Kargo International Ltd starts
While with Trans-Ocean, he had an opportunity to work at the Port of Mombasa until 1987 when there was a political problem between Uganda and Kenya. Because of this, Kareba’s employers transferred him to work at the Port of Dar es Salaam until 1992 when came back to Uganda.
His dream of becoming his own boss came to fruition in 1994 in April. Together with his friend, they established Kargo International Ltd (KIL).
They have been operating at their office at Buganda Road-Opposite Buganda Road Court for the last 20 years.
However, because his colleague was more involved in communication, he later became a dormant partner. So Kareba was left to run the business.
He started the company with a total of Shs5 million and this has seen company’s annual earnings rise to more than Shs500 million depending on a good year of business. He currently employs 18 people to do the work. Among these employees, some have been there since inception while others have worked with him for more than 10 years.
He deployed one at Malaba Port; four at Entebbe airport and the rest are based at his office in Kampala.
However, what they were getting would have tripled but when Uganda Revenue Authority streamlined its operations, many people went underground and this has affected business.
“We would earn over Shs130 million from just one client a month then. But now, we earn about Shs40 million. Business has gone down,” Kareba adds.
He explains that 2013 was his worst year because Uganda’s economy went through several challenges.
Luckily, business has picked up.
The company has a chain of clients they offer their services. Currently, they have 21 clients including; Toyota, Civil Aviation Authority, CMC Motors Group Ltd and Kilembe Mines, among others.
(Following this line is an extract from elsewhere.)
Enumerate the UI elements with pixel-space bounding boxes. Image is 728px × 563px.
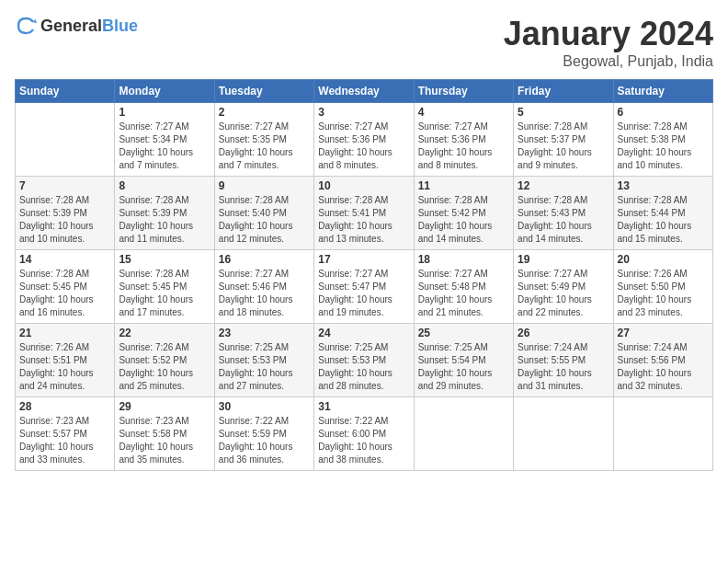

The company also represents companies (Cargo Associates) from outside Uganda whom they help to handle their cargo imported into the country.
Who is kareba?
He is the chairman of Uganda Freight Forwarders Association.
He is also a Trustee of the regional body FEAFFA. He sits on the Board of Directors of the Central Corridor whose Secretariat is based in Dar-es-Salaam.
He represents Uganda in EAC, COMESA, and WTO
KIL is Fellow Institute of Freight Professionals.
FIATA (International Federation of Freight Forwarders Associations)
UFFA (Uganda Freight Forwarders Association) -USC (Uganda Shippers Council)
FEAFFA (Federation of East Africa Freight Forwarders Association)
KIL is one of Monitor Publications Limited Top 100 Mid-Size Company Winners
Rated 6th in the 100 Top Mid-sized companies in Uganda
Awarded Top 100 Companies trophy
His biggest challenge in doing business has been dealing with incompetent customs officers, but he appreciates that URA has come out to train its employees although more needs to be done.
He says most of the traders he works with are still ignorant about the clearing business yet go ahead to pay huge sums of money and end up being duped.
Expensive loans to help one run a business especially when they receive big orders is the other challenge he experiences as a clearing agent.
“Getting a loan to beef-up your operations is very expensive in Uganda now. Borrowing money at 18 percent is too much, so you end up working for the bank through high interest,” Kareba shares.
Kareba advises that to start a clearing and forwarding business, look out for trained people and understand the business. This will save you from making unnecessary mistakes.
“This business involves service delivery and accountability so if you happen to lodge in documentations with mistakes, it impacts on your credibility before your clients,” he stresses.
Secondly, a clearing and forwarding business will prosper if you choose your clients carefully.
“Many would want to take short-cuts but this will tarnish your name,” he warns
Additionally, the location of business has to be accessible to your clients and communication should be your priority.
Asked how he has managed to keep this business afloat over these years, he says his secret has been in hiring and retaining his employees.
“I have had the same employees who are now experts in doing their work and clients understand them,” Kareba shares.
Have a location. Kareba says it is important to deal with someone who has a physical address rather than depending on briefcase agents.